First Joost, now Vuyo Mbuli? Not that having an affair with another woman is illegal, and not nearly as explosive as snorting cocaine off a hooker’s ass (I could be wrong about that last part) but I think the implications for Vuyo as a Morning Live presenter could be at least as serious. Are they going to fire him, too?
I want to laugh. Not at Vuyo, or even at Joost. One of my favourite songs of all time is Son of a Preacher Man, as sung by Dusty Springfield. And my favourite line is “…being good isn’t always easy, no matter how hard I try…” One of my favourite quotes is Mae West saying “when I am bad I am better”. Sometimes a girl just has to let her hair down, and do something that is out-of-the-ordinary and perhaps more than a little indulgent.
I made it through relatively wild twenties and thirties without accumulating any diseases or addictions. For this I am grateful. I have settled into (by comparison) sedate forties. And sometimes a desire to be delinquent manifests in early sushi dinner by myself at Willoughby’s with a two glasses of Graham Beck chardonnay and the newspaper or spending an entire Saturday on my couch watching ten episodes of The Closer back to back.
But I am a person without commitments to others, and not famous to boot, which means that any (by my own standards, very mild) impropriety is strictly my own concern. More than that, I have never denied accusations of being anti-establishment, so a little deviance on my part is not going to blow the roof off the SABC.
Sleaze can be irresistible, and it is not evil.
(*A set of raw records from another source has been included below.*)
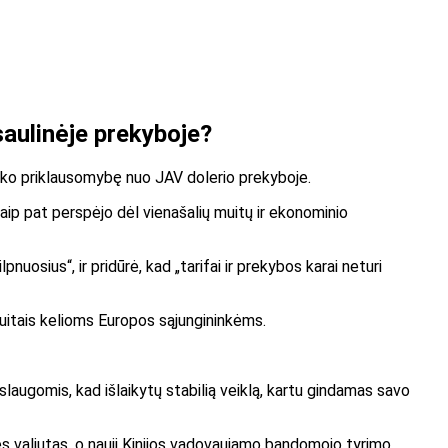
aulinėje prekyboje?
loko priklausomybę nuo JAV dolerio prekyboje.
 taip pat perspėjo dėl vienašalių muitų ir ekonominio
pnuosius“, ir pridūrė, kad „tarifai ir prekybos karai neturi
muitais kelioms Europos sąjungininkėms.
slaugomis, kad išlaikytų stabilią veiklą, kartu gindamas savo
nes valiutas, o nauji Kinijos vadovaujamo bandomojo tyrimo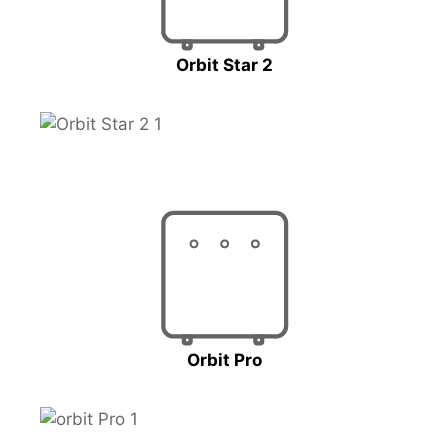
Orbit Star 2
Orbit Pro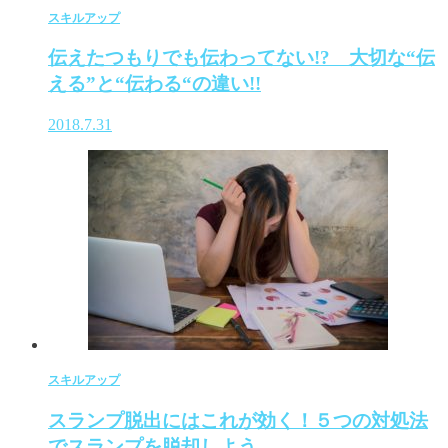
スキルアップ
伝えたつもりでも伝わってない!? 大切な“伝
える”と“伝わる“の違い!!
2018.7.31
スキルアップ
スランプ脱出にはこれが効く！５つの対処法
でスランプを脱却しよう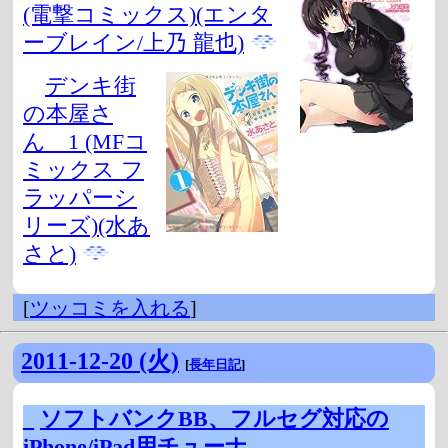
(電撃コミックス)(エンタ
ーブレイン/上乃 龍也)
デンキ街
の本屋さ
ん 1 (MFコ
ミックス フ
ラッパーシ
リーズ)(水あ
さと)
[
ツッコミを入れる
]
2011-12-20 (火)
[
長年日記
]
_
ソフトバンクBB、フルセグ対応の
iPhone/iPad用チューナ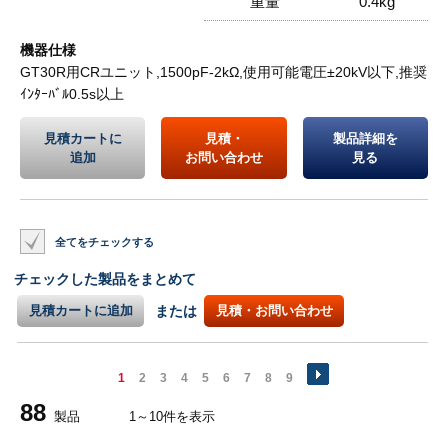
重量
0.4kg
機器仕様
GT30R用CRユニット,1500pF-2kΩ,使用可能電圧±20kV以下,推奨
ｲﾝﾀｰﾊﾞﾙ0.5s以上
見積カートに
見積・
製品詳細を
追加
お問い合わせ
見る
全てをチェックする
チェックした製品をまとめて
見積カートに追加
または
見積・お問い合わせ
1
2
3
4
5
6
7
8
9
88
製品
1～10件を表示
What is thoughtless and harmful is lying. And pretending to be someone who you are not is lying. (Men often don’t understand this, in my experience. For this reason it is so easy for them to say “I never lied to you,” because in THEIR book, omission is not the same as lying (so that of course is a lie Right There), and they think that saying “I am on my way, I will be there in five” when they are standing in their mother’s kitchen forty-five minutes away, is somehow not untrue. But that is another story.)
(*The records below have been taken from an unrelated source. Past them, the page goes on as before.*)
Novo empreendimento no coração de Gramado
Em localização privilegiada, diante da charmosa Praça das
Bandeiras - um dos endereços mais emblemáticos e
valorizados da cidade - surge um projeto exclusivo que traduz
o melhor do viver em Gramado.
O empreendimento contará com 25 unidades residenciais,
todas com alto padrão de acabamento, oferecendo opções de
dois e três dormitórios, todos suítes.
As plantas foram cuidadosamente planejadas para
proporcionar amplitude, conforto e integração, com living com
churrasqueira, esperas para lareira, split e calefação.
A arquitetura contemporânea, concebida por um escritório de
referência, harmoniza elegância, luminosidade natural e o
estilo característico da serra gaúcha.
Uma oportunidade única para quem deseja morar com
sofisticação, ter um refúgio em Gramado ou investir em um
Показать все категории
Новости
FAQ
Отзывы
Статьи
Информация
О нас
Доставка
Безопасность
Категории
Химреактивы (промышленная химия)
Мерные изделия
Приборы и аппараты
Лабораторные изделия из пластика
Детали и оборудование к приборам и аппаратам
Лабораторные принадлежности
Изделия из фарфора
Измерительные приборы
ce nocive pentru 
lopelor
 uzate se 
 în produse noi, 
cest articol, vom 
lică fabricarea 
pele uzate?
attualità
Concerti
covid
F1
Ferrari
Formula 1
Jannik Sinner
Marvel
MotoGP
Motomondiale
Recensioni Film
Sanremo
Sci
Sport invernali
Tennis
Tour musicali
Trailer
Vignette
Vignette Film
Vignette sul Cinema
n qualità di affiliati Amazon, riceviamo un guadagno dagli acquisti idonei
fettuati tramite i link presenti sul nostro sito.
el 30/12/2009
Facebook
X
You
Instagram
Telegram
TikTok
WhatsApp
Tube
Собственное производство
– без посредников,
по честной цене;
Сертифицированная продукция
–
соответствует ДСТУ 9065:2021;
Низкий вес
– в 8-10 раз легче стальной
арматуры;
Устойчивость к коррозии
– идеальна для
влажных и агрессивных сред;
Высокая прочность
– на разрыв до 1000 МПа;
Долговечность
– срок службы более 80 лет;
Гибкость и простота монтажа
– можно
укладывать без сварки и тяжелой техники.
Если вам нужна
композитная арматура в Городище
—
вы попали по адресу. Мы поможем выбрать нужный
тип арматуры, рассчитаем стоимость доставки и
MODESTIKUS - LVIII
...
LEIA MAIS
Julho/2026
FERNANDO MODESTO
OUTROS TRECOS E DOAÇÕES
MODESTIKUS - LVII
I don’t mean to make light of the pain that Amor and Vuyo’s wife and Vuyo’s alleged girl’s guy are feeling – the humiliation, the betrayal, the embarrassment. The people who have been touched by these spectacles are miserable and deserve sympathy. When I started this piece it was an attempt to look at the whole, but it turned out impossible to do that without examining the sum of the parts. Which is a pity. Human tragedy comes in packages of flesh and blood, and we are not islands. So what we do very often affect other people, especially when there are children involved.
And that is why children should be taught from a very young age (between beatings) that as long as they do not lie and hurt people, they can do pretty much what they like, and to hell with the rest of the world: with what it thinks, with what it expects, with its double standards and Hollywood-morality lessons. Vuyo, it seems, lied to his wife and by implication, perhaps, his kids. That was wrong, but that is not where the focus of the scandal will be. For me, that is the real tragedy.